C’è Scaroni dietro la decisione di Bonomi accettare la candidatura alla Lega Calcio
Ora nei salotti confindustriali si guarda stupiti a un altro cambiamento: quello del presidente Carlo Bonomi, che, proseguendo nella tradizione, appena arrivato a Roma ha incontrato l’amore. Quello per Veronica Gervaso, bella giornalista Mediaset, con la quale è appena convolato a nozze. È lei ormai la sua consigliori. Bonomi ha chiuso tutte le vecchie relazioni con i suoi storici grandi elettori (Bracco e Tronchetti, meno con Rocca) e si fa guidare dalla figlia del grande Roberto. Ma dietro la decisione di accettare la candidatura alla Lega Calcio si staglia la silhouette di Scaroni, che è ricicciato con la presidenza del Milan dal cono d’ombra dell’Eni. Da Nord a Sud, il tessuto confindustriale ribolle. Già Bonomi è considerato da molti una delusione. Arrivato a Roma si è arroccato, non ha rispettato i patti elettorali, come quello che voleva il pirelliano Antonio Calabrò succedergli alla presidenza di Assolombarda, e ha cominciato a litigare con i veneti, che pure lo avevano votato in modo massiccio.

Le territoriali sul piede di guerra contro il presidente di Confindustria
Ora questa beffa. In un momento decisivo per l’economia, con le aziende che stanno provando a fatica a uscire dalla pandemia e che sono strozzate dal caro energia, il buon Bonomi accetta una carica impegnativa come quella della Lega, ruolo che ha cucinato manager di ben altro spessore come Gaetano Micciché e Paolo Dal Pino. Egli sostiene che Confindustria lascia un sacco di tempo libero, ma la verità, sussurrano nelle telefonate i presidenti delle territoriali, è che l’errore è stato fatto quando si è nominato come presidente un non imprenditore, uno che non ha reddito, e quindi da qualche parte lo deve cercare. Già aveva fatto storcere il naso quando aveva accettato la nomina a presidente della Fiera di Milano, che garantisce 200 mila euro di emolumento, ma quello è un incarico di facciata, che occupa qualche mezza giornata al mese. La Lega Calcio è invece un’occupazione a tempo pieno, però con una adeguata remunerazione. Così, mentre non si sa se Bonomi diventerà effettivamente presidente della Lega, in Confindustria aspettano il ritorno dello sposino dal viaggio di nozze per presentare il conto. A maggio scade il primo biennio di presidenza.

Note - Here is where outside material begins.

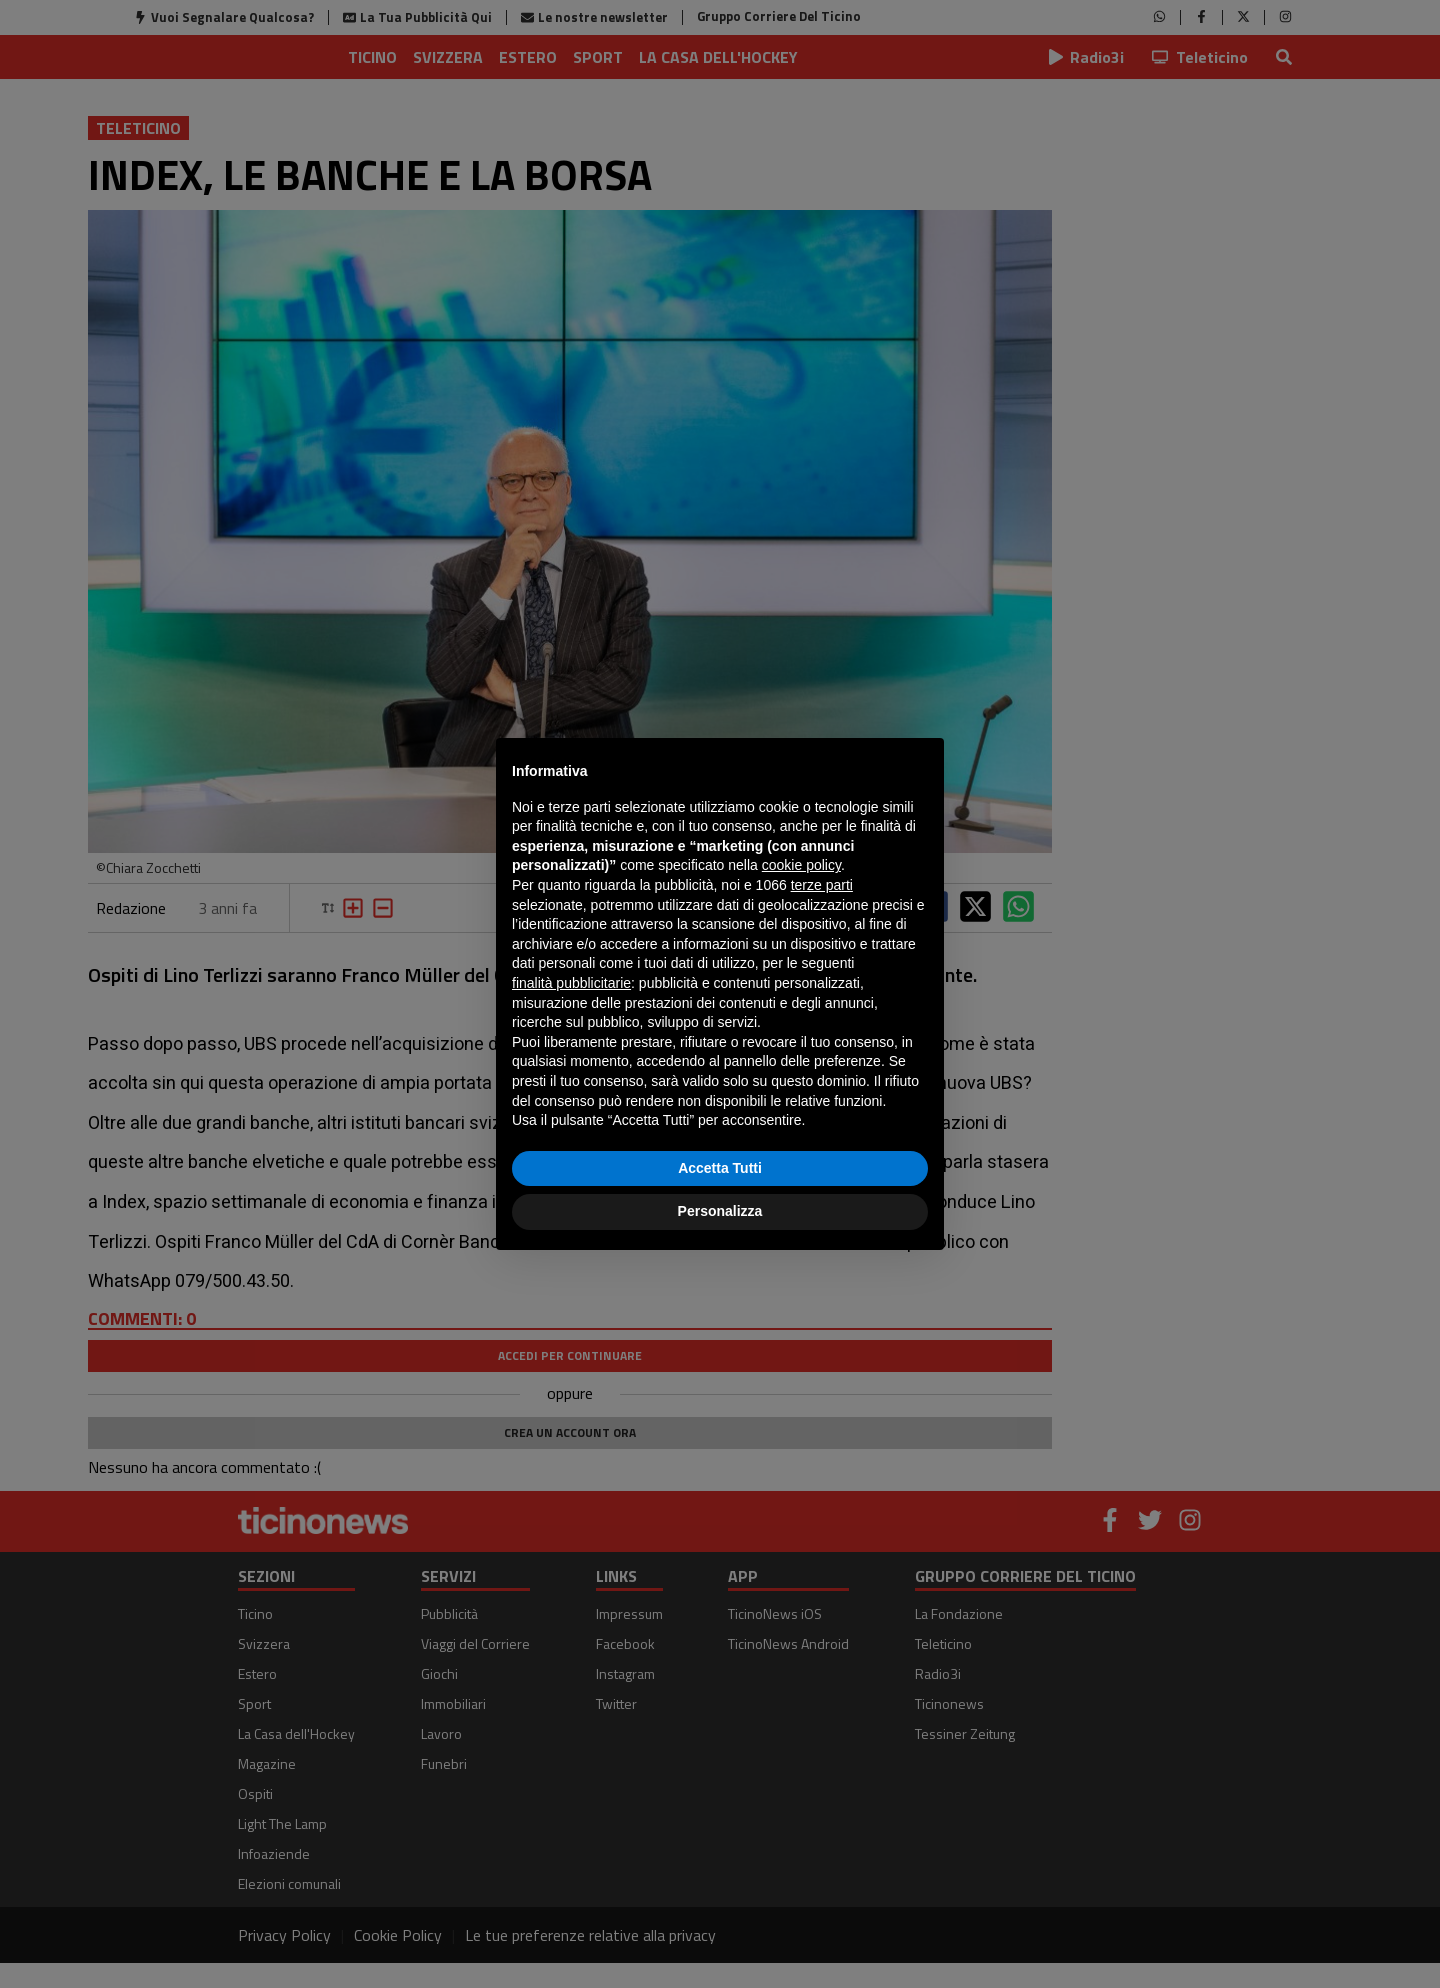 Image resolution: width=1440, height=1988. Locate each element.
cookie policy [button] (801, 865)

Solitamente è un traguardo dove per statuto si fa il tagliando alla squadra e non al presidente. Ma la base ribolle. Così non è da escludere che il buon Bonomi possa essere il primo presidente della storia di Confindustria a non sopravvivere al midterm e si aprirebbe un altro bel problema: la necessità di nominare un reggente, cosa difficilissima in un contesto attuale.